Work task:
Transcribe every line below exactly; no image goes into the output.

====== Records supplied

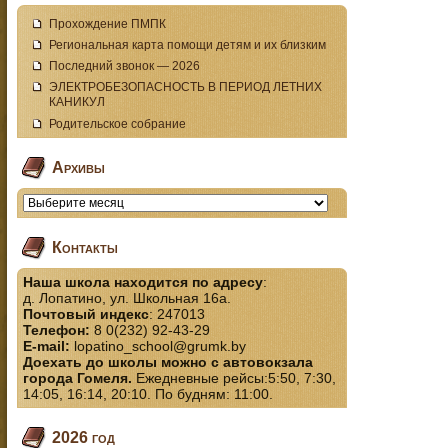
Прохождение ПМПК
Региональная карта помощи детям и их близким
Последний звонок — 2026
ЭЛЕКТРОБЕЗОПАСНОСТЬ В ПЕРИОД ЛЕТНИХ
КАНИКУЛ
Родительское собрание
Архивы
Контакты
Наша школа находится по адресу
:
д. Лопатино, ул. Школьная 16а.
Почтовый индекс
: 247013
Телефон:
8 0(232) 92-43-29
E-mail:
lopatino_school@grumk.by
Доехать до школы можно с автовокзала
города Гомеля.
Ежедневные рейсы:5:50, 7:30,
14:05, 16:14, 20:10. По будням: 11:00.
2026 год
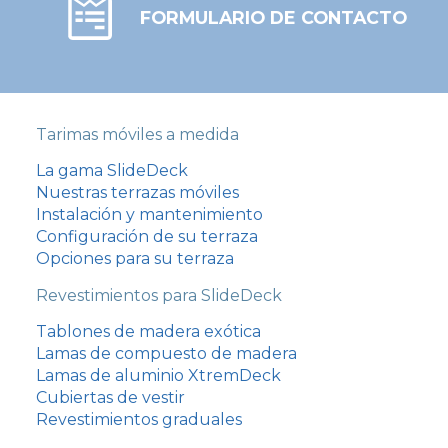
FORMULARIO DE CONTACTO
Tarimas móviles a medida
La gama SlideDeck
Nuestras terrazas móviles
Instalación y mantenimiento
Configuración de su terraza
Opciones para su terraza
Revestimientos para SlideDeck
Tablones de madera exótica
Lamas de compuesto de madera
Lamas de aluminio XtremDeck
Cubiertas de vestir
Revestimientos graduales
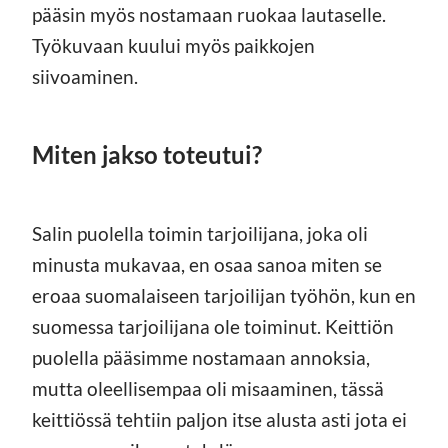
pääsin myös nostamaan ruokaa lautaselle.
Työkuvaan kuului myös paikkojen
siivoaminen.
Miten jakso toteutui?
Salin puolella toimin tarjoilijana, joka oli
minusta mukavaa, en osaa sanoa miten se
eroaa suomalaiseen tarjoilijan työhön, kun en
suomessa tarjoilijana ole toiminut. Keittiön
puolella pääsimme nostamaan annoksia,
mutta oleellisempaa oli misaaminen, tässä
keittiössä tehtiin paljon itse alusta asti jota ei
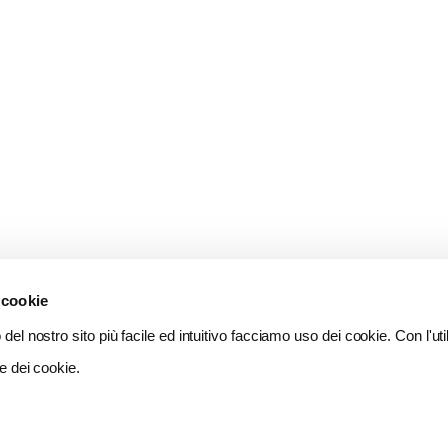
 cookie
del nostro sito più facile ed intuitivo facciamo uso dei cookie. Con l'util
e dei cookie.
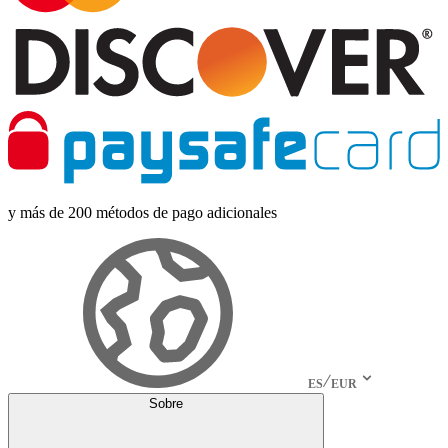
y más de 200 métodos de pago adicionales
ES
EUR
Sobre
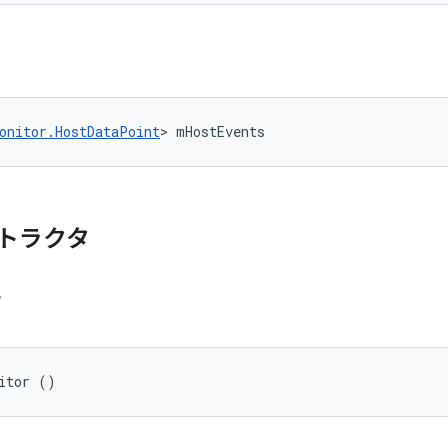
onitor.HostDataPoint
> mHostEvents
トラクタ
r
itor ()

============

Exercise response:
Прохождение ПМПК
Региональная карта помощи детям и их близким
Последний звонок — 2026
ЭЛЕКТРОБЕЗОПАСНОСТЬ В ПЕРИОД ЛЕТНИХ
КАНИКУЛ
Родительское собрание
Архивы
Контакты
Наша школа находится по адресу
:
д. Лопатино, ул. Школьная 16а.
Почтовый индекс
: 247013
Телефон:
8 0(232) 92-43-29
E-mail:
lopatino_school@grumk.by
Доехать до школы можно с автовокзала
города Гомеля.
Ежедневные рейсы:5:50, 7:30,
14:05, 16:14, 20:10. По будням: 11:00.
2026 год
FORMULARIO DE CONTACTO
Tarimas móviles a medida
La gama SlideDeck
Nuestras terrazas móviles
Instalación y mantenimiento
Configuración de su terraza
Opciones para su terraza
Revestimientos para SlideDeck
Tablones de madera exótica
Lamas de compuesto de madera
Lamas de aluminio XtremDeck
Cubiertas de vestir
Revestimientos graduales
pääsin myös nostamaan ruokaa lautaselle.
Työkuvaan kuului myös paikkojen
siivoaminen.
Miten jakso toteutui?
Salin puolella toimin tarjoilijana, joka oli
minusta mukavaa, en osaa sanoa miten se
eroaa suomalaiseen tarjoilijan työhön, kun en
suomessa tarjoilijana ole toiminut. Keittiön
puolella pääsimme nostamaan annoksia,
mutta oleellisempaa oli misaaminen, tässä
keittiössä tehtiin paljon itse alusta asti jota ei
 cookie
del nostro sito più facile ed intuitivo facciamo uso dei cookie. Con l'util
e dei cookie.
y más de 200 métodos de pago adicionales
ES
EUR
Sobre
onitor.HostDataPoint
> mHostEvents
トラクタ
r
itor ()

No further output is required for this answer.